『FF10』はニワカ向けゲームじゃない! 永遠にオワコン化しない名作の条件

『FF10』はニワカ向けゲームじゃない! 永遠にオワコン化しない名作の条件

『FF10』はニワカ向けゲームじゃない! 永遠にオワコン化しない名作の条件 (C)PIXTA

『ファイナルファンタジーX』(FF10)といえば、言わずと知れた大ヒットRPGだが、その一方で毀誉褒貶も激しい。FFシリーズの中でも“ニワカ向け”扱いされることが多い作品だ。しかし同作には、ライト層を惹きつけるだけのたしかな魅力が秘められていた。

一般人から絶大な人気を誇る『FF10』

「FF10」は、2001年に『Playstation 2』用ソフトとして発売されたが、その名声は決して古びていない。たとえば2020年に放送された『発表!全ファイナルファンタジー大投票』(NHK BSプレミアム)では、一般視聴者の投票による作品部門のランキングで、堂々の第1位に。ちなみに2位はあの『FF7』だったので、どれだけ熱狂的な支持を受けているのかよくわかる。

同作の魅力として、まず挙げるべきは物語の強度だろう。ある日、異世界「スピラ」に飛ばされてしまった少年・ティーダ。そこでは「シン」という魔物が人々を脅かしており、召喚士のユウナは世界を救うために旅に出るという。そして2人の運命の旅路が始まる…。

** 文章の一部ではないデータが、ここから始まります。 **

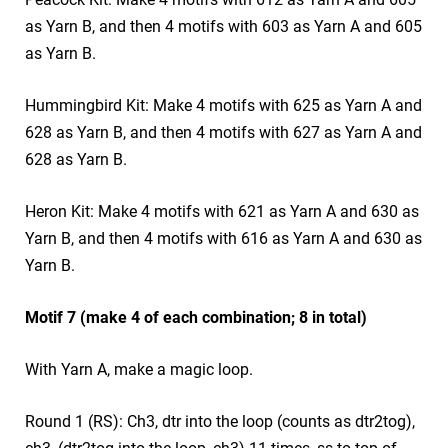
as Yarn B, and then 4 motifs with 603 as Yarn A and 605
as Yarn B.
Hummingbird Kit: Make 4 motifs with 625 as Yarn A and
628 as Yarn B, and then 4 motifs with 627 as Yarn A and
628 as Yarn B.
Heron Kit: Make 4 motifs with 621 as Yarn A and 630 as
Yarn B, and then 4 motifs with 616 as Yarn A and 630 as
Yarn B.
Motif 7 (make 4 of each combination; 8 in total)
With Yarn A, make a magic loop.
Round 1 (RS): Ch3, dtr into the loop (counts as dtr2tog),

王道のボーイミーツガールにして、ストーリーラインとしても分かりやすいのが「FF10」の特徴。なんだかんだで複雑な『FF7』をはじめとして、FFシリーズの作品は物語が込み入りがち。目的が分かりやすい1本道のストーリーは、ほかのナンバリングタイトルとは一線を画している。

なによりティーダとユウナの壮大なラブストーリーとして解釈できるのが、大衆向けコンテンツとして強い。「FF10」が幅広い世代から共感を集めているのは、ひとえにシナリオの力だと思われる。

技術の進歩で革新的な「FF」へ

とはいえ、そんなニワカ向け要素だけでなく、ゲームとしての完成度も評価すべきだろう。「FF」史上初の「PS2」向けタイトルとなった「FF10」では、それまでの作品からさまざまな面が進化。シリーズでは珍しい東洋をモチーフにした世界観がリアルなグラフィックで描かれ、プレイヤーがよりダイレクトに没入感を感じられる作品になった。

また、シリーズで初めてキャラクターボイスを搭載。キャラクターに声がついたことで、物語が臨場感のあるものに。さらに、フェイシャルモーションという技術の導入によって、キャラクターの繊細な感情の変化を、表情で表現することが可能になったのだ。

システム面では、『FF4』から続いていた「ATB(アクティブタイムバトル)」という戦闘システムを廃止し、「CTB(カウントタイムバトル)」を採用。「ATB」はリアルタイムで時間が経過するため、初心者が苦労する点もあったが、プレイヤーが行動を選択している間は時間が止まる「CTB」に変更したことで、初心者から上級者までバトルを楽しめるようになった。

つまるところ「FF10」は、あらゆる面からユーザーを楽しませることに特化している。近年没落しているFFシリーズが復興するカギは、「FF10」に眠っているのかもしれない。